* _THE TASK_
For the string "Sample", search the entries below and copy every line where it appears.

* _PROVIDED RECORDS_
---
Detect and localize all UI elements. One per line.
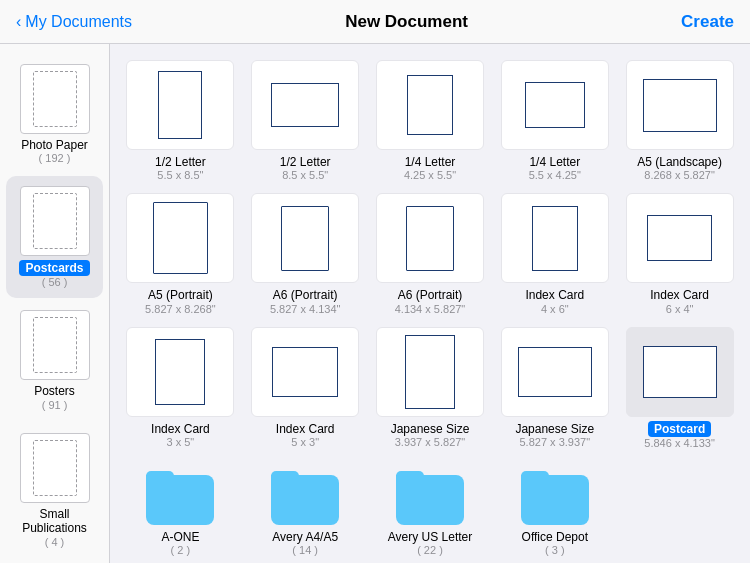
- doc-item-postcard[interactable]: Postcard 5.846 x 4.133": [621, 327, 738, 449]
- doc-label-index-card-3x5: Index Card: [151, 422, 210, 436]
- sidebar-item-postcards[interactable]: Postcards ( 56 ): [6, 176, 103, 298]
- doc-item-quarter-letter-2[interactable]: 1/4 Letter 5.5 x 4.25": [496, 60, 613, 181]
- doc-thumb-japanese-landscape: [501, 327, 609, 417]
- doc-item-quarter-letter-1[interactable]: 1/4 Letter 4.25 x 5.5": [372, 60, 489, 181]
- folder-count-avery-a4: ( 14 ): [292, 544, 318, 556]
- doc-sublabel-japanese-portrait: 3.937 x 5.827": [395, 436, 466, 448]
- sidebar-item-photo-paper[interactable]: Photo Paper ( 192 ): [6, 54, 103, 174]
- folder-count-a-one: ( 2 ): [171, 544, 191, 556]
- folder-label-office-depot: Office Depot: [522, 530, 588, 544]
- doc-label-quarter-letter-1: 1/4 Letter: [405, 155, 456, 169]
- doc-sublabel-index-card-3x5: 3 x 5": [167, 436, 195, 448]
- sidebar-count-postcards: ( 56 ): [42, 276, 68, 288]
- sidebar-count-photo-paper: ( 192 ): [39, 152, 71, 164]
- sidebar-thumb-photo-paper: [20, 64, 90, 134]
- sidebar-label-posters: Posters: [34, 384, 75, 398]
- doc-thumb-index-card-5x3: [251, 327, 359, 417]
- doc-sublabel-quarter-letter-1: 4.25 x 5.5": [404, 169, 456, 181]
- doc-thumb-half-letter-1: [126, 60, 234, 150]
- doc-label-index-card-6x4: Index Card: [650, 288, 709, 302]
- doc-label-japanese-landscape: Japanese Size: [515, 422, 594, 436]
- doc-sublabel-index-card-6x4: 6 x 4": [666, 303, 694, 315]
- back-chevron-icon: ‹: [16, 13, 21, 31]
- doc-label-index-card-5x3: Index Card: [276, 422, 335, 436]
- folder-count-avery-us: ( 22 ): [417, 544, 443, 556]
- doc-sublabel-half-letter-1: 5.5 x 8.5": [157, 169, 203, 181]
- sidebar-thumb-posters: [20, 310, 90, 380]
- folder-item-avery-us[interactable]: Avery US Letter ( 22 ): [372, 461, 489, 556]
- doc-label-half-letter-1: 1/2 Letter: [155, 155, 206, 169]
- doc-sublabel-index-card-5x3: 5 x 3": [291, 436, 319, 448]
- back-label: My Documents: [25, 13, 132, 31]
- doc-item-index-card-6x4[interactable]: Index Card 6 x 4": [621, 193, 738, 314]
- doc-thumb-japanese-portrait: [376, 327, 484, 417]
- doc-item-a5-landscape[interactable]: A5 (Landscape) 8.268 x 5.827": [621, 60, 738, 181]
- main-container: Photo Paper ( 192 ) Postcards ( 56 ) Pos…: [0, 44, 750, 563]
- folder-label-avery-us: Avery US Letter: [388, 530, 472, 544]
- sidebar: Photo Paper ( 192 ) Postcards ( 56 ) Pos…: [0, 44, 110, 563]
- folder-item-office-depot[interactable]: Office Depot ( 3 ): [496, 461, 613, 556]
- doc-label-postcard: Postcard: [648, 421, 711, 437]
- doc-item-japanese-portrait[interactable]: Japanese Size 3.937 x 5.827": [372, 327, 489, 449]
- doc-item-a6-portrait-1[interactable]: A6 (Portrait) 5.827 x 4.134": [247, 193, 364, 314]
- doc-sublabel-postcard: 5.846 x 4.133": [644, 437, 715, 449]
- sidebar-count-small-publications: ( 4 ): [45, 536, 65, 548]
- doc-item-index-card-3x5[interactable]: Index Card 3 x 5": [122, 327, 239, 449]
- doc-sublabel-a5-landscape: 8.268 x 5.827": [644, 169, 715, 181]
- doc-thumb-a6-portrait-2: [376, 193, 484, 283]
- doc-thumb-a5-portrait: [126, 193, 234, 283]
- sidebar-label-small-publications: Small Publications: [14, 507, 95, 536]
- folder-icon-a-one: [146, 471, 214, 525]
- doc-label-quarter-letter-2: 1/4 Letter: [529, 155, 580, 169]
- sidebar-count-posters: ( 91 ): [42, 399, 68, 411]
- doc-label-a5-portrait: A5 (Portrait): [148, 288, 213, 302]
- sidebar-thumb-postcards: [20, 186, 90, 256]
- page-title: New Document: [345, 12, 468, 32]
- doc-thumb-index-card-4x6: [501, 193, 609, 283]
- doc-item-a6-portrait-2[interactable]: A6 (Portrait) 4.134 x 5.827": [372, 193, 489, 314]
- header: ‹ My Documents New Document Create: [0, 0, 750, 44]
- doc-item-index-card-5x3[interactable]: Index Card 5 x 3": [247, 327, 364, 449]
- sidebar-label-photo-paper: Photo Paper: [21, 138, 88, 152]
- doc-label-a5-landscape: A5 (Landscape): [637, 155, 722, 169]
- doc-thumb-postcard: [626, 327, 734, 417]
- doc-sublabel-a6-portrait-2: 4.134 x 5.827": [395, 303, 466, 315]
- folder-icon-avery-us: [396, 471, 464, 525]
- doc-item-japanese-landscape[interactable]: Japanese Size 5.827 x 3.937": [496, 327, 613, 449]
- sidebar-thumb-small-publications: [20, 433, 90, 503]
- doc-thumb-half-letter-2: [251, 60, 359, 150]
- doc-label-japanese-portrait: Japanese Size: [391, 422, 470, 436]
- doc-thumb-index-card-6x4: [626, 193, 734, 283]
- sidebar-label-postcards: Postcards: [19, 260, 89, 276]
- doc-label-index-card-4x6: Index Card: [525, 288, 584, 302]
- doc-label-half-letter-2: 1/2 Letter: [280, 155, 331, 169]
- sidebar-item-small-publications[interactable]: Small Publications ( 4 ): [6, 423, 103, 558]
- folder-item-avery-a4[interactable]: Avery A4/A5 ( 14 ): [247, 461, 364, 556]
- doc-item-index-card-4x6[interactable]: Index Card 4 x 6": [496, 193, 613, 314]
- content-grid: 1/2 Letter 5.5 x 8.5" 1/2 Letter 8.5 x 5…: [110, 44, 750, 563]
- doc-item-half-letter-1[interactable]: 1/2 Letter 5.5 x 8.5": [122, 60, 239, 181]
- doc-sublabel-index-card-4x6: 4 x 6": [541, 303, 569, 315]
- doc-thumb-a5-landscape: [626, 60, 734, 150]
- folder-label-a-one: A-ONE: [161, 530, 199, 544]
- doc-sublabel-quarter-letter-2: 5.5 x 4.25": [529, 169, 581, 181]
- doc-thumb-quarter-letter-2: [501, 60, 609, 150]
- sidebar-item-posters[interactable]: Posters ( 91 ): [6, 300, 103, 420]
- doc-label-a6-portrait-2: A6 (Portrait): [398, 288, 463, 302]
- doc-thumb-index-card-3x5: [126, 327, 234, 417]
- doc-sublabel-half-letter-2: 8.5 x 5.5": [282, 169, 328, 181]
- doc-sublabel-a5-portrait: 5.827 x 8.268": [145, 303, 216, 315]
- doc-sublabel-japanese-landscape: 5.827 x 3.937": [520, 436, 591, 448]
- back-button[interactable]: ‹ My Documents: [16, 13, 132, 31]
- create-button[interactable]: Create: [681, 12, 734, 32]
- folder-item-a-one[interactable]: A-ONE ( 2 ): [122, 461, 239, 556]
- doc-label-a6-portrait-1: A6 (Portrait): [273, 288, 338, 302]
- folder-icon-avery-a4: [271, 471, 339, 525]
- doc-sublabel-a6-portrait-1: 5.827 x 4.134": [270, 303, 341, 315]
- folder-count-office-depot: ( 3 ): [545, 544, 565, 556]
- folder-label-avery-a4: Avery A4/A5: [272, 530, 338, 544]
- doc-item-a5-portrait[interactable]: A5 (Portrait) 5.827 x 8.268": [122, 193, 239, 314]
- doc-item-half-letter-2[interactable]: 1/2 Letter 8.5 x 5.5": [247, 60, 364, 181]
- doc-thumb-quarter-letter-1: [376, 60, 484, 150]
- doc-thumb-a6-portrait-1: [251, 193, 359, 283]
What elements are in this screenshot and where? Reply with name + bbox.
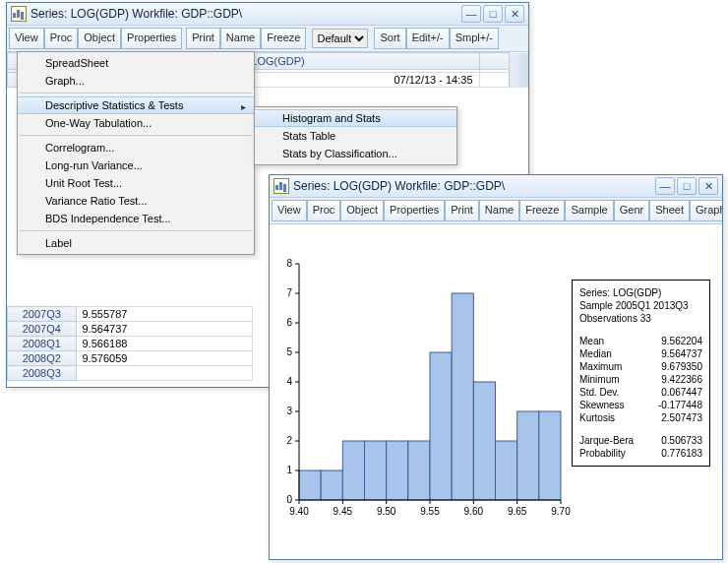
svg-rect-32 (299, 470, 321, 500)
maximize-button[interactable]: □ (677, 177, 697, 195)
stat-val: 2.507473 (661, 411, 702, 424)
data-cell[interactable] (76, 366, 253, 381)
svg-text:9.55: 9.55 (420, 506, 440, 517)
row-header[interactable]: 2007Q3 (8, 307, 77, 322)
row-header[interactable]: 2008Q2 (8, 351, 77, 366)
menu-bds-independence-test[interactable]: BDS Independence Test... (18, 210, 254, 227)
name-button[interactable]: Name (220, 28, 261, 49)
svg-text:0: 0 (286, 494, 292, 505)
name-button[interactable]: Name (479, 200, 519, 221)
column-header-blank (479, 53, 509, 70)
properties-button[interactable]: Properties (121, 28, 182, 49)
submenu-stats-table[interactable]: Stats Table (255, 127, 456, 145)
edit-toggle-button[interactable]: Edit+/- (406, 28, 450, 49)
stat-key: Jarque-Bera (579, 434, 634, 447)
svg-rect-33 (321, 470, 342, 500)
svg-rect-34 (342, 441, 364, 500)
menu-long-run-variance[interactable]: Long-run Variance... (18, 156, 254, 174)
view-button[interactable]: View (9, 28, 44, 49)
properties-button[interactable]: Properties (384, 200, 445, 221)
svg-text:3: 3 (286, 406, 292, 416)
genr-button[interactable]: Genr (614, 200, 649, 221)
descriptive-stats-submenu: Histogram and Stats Stats Table Stats by… (254, 106, 457, 165)
series-icon (273, 178, 289, 194)
vertical-scrollbar[interactable] (510, 53, 528, 88)
svg-rect-36 (387, 441, 408, 500)
menu-descriptive-stats[interactable]: Descriptive Statistics & Tests▸ (18, 96, 254, 114)
row-header[interactable]: 2008Q1 (8, 337, 77, 351)
stat-val: 9.564737 (661, 347, 702, 360)
series-icon (11, 6, 27, 22)
stats-series: Series: LOG(GDP) (579, 286, 702, 299)
sort-button[interactable]: Sort (374, 28, 405, 49)
stats-observations: Observations 33 (579, 312, 702, 325)
stat-val: 0.776183 (661, 447, 702, 460)
object-button[interactable]: Object (78, 28, 121, 49)
svg-rect-39 (452, 293, 473, 500)
submenu-histogram-stats[interactable]: Histogram and Stats (255, 109, 456, 127)
stat-val: 9.422366 (661, 373, 702, 386)
menu-item-label: Descriptive Statistics & Tests (45, 99, 183, 111)
stat-key: Mean (579, 335, 604, 347)
submenu-stats-by-classification[interactable]: Stats by Classification... (255, 145, 456, 162)
svg-rect-35 (365, 441, 387, 500)
view-button[interactable]: View (272, 200, 307, 221)
sample-button[interactable]: Sample (565, 200, 613, 221)
histogram-chart: 0123456789.409.459.509.559.609.659.70 (266, 254, 571, 549)
menu-spreadsheet[interactable]: SpreadSheet (18, 54, 254, 72)
menu-separator (20, 93, 252, 94)
svg-text:9.65: 9.65 (508, 506, 527, 517)
toolbar: View Proc Object Properties Print Name F… (270, 198, 722, 224)
window-title: Series: LOG(GDP) Workfile: GDP::GDP\ (293, 179, 655, 193)
svg-text:9.60: 9.60 (464, 506, 484, 517)
svg-text:9.40: 9.40 (289, 506, 309, 517)
menu-label[interactable]: Label (18, 234, 254, 252)
stats-sample: Sample 2005Q1 2013Q3 (579, 299, 702, 312)
print-button[interactable]: Print (186, 28, 220, 49)
proc-button[interactable]: Proc (44, 28, 79, 49)
titlebar[interactable]: Series: LOG(GDP) Workfile: GDP::GDP\ — □… (270, 175, 722, 198)
svg-rect-37 (408, 441, 430, 500)
menu-correlogram[interactable]: Correlogram... (18, 139, 254, 156)
svg-text:4: 4 (286, 376, 292, 387)
svg-text:5: 5 (286, 346, 292, 357)
graph-button[interactable]: Graph (690, 200, 722, 221)
menu-unit-root-test[interactable]: Unit Root Test... (18, 174, 254, 192)
stat-key: Median (579, 347, 612, 360)
svg-text:6: 6 (286, 317, 292, 328)
print-button[interactable]: Print (445, 200, 479, 221)
svg-text:9.45: 9.45 (334, 506, 353, 517)
series-window-histogram: Series: LOG(GDP) Workfile: GDP::GDP\ — □… (269, 174, 723, 560)
freeze-button[interactable]: Freeze (261, 28, 306, 49)
menu-separator (20, 230, 252, 231)
stat-val: -0.177448 (658, 399, 702, 411)
minimize-button[interactable]: — (655, 177, 675, 195)
proc-button[interactable]: Proc (307, 200, 341, 221)
svg-text:7: 7 (286, 287, 292, 298)
data-cell[interactable]: 9.564737 (76, 322, 253, 337)
smpl-toggle-button[interactable]: Smpl+/- (450, 28, 499, 49)
menu-one-way-tabulation[interactable]: One-Way Tabulation... (18, 114, 254, 132)
mode-select[interactable]: Default (312, 29, 368, 48)
close-button[interactable]: ✕ (505, 5, 524, 23)
svg-text:9.70: 9.70 (551, 506, 571, 517)
row-header[interactable]: 2008Q3 (8, 366, 77, 381)
svg-text:1: 1 (286, 465, 292, 475)
stat-key: Probability (579, 447, 626, 460)
titlebar[interactable]: Series: LOG(GDP) Workfile: GDP::GDP\ — □… (7, 3, 528, 26)
data-cell[interactable]: 9.555787 (76, 307, 253, 322)
freeze-button[interactable]: Freeze (519, 200, 565, 221)
close-button[interactable]: ✕ (698, 177, 718, 195)
svg-text:2: 2 (286, 435, 292, 446)
menu-graph[interactable]: Graph... (18, 72, 254, 90)
menu-variance-ratio-test[interactable]: Variance Ratio Test... (18, 192, 254, 210)
stat-key: Skewness (579, 399, 625, 411)
data-cell[interactable]: 9.576059 (76, 351, 253, 366)
stat-val: 9.679350 (661, 360, 702, 373)
data-cell[interactable]: 9.566188 (76, 337, 253, 351)
maximize-button[interactable]: □ (483, 5, 503, 23)
minimize-button[interactable]: — (461, 5, 481, 23)
object-button[interactable]: Object (340, 200, 384, 221)
sheet-button[interactable]: Sheet (649, 200, 690, 221)
row-header[interactable]: 2007Q4 (8, 322, 77, 337)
---
* _ANSWER BOX_
sample-button[interactable]: Sample (565, 200, 613, 221)
stats-sample: Sample 2005Q1 2013Q3 (579, 299, 702, 312)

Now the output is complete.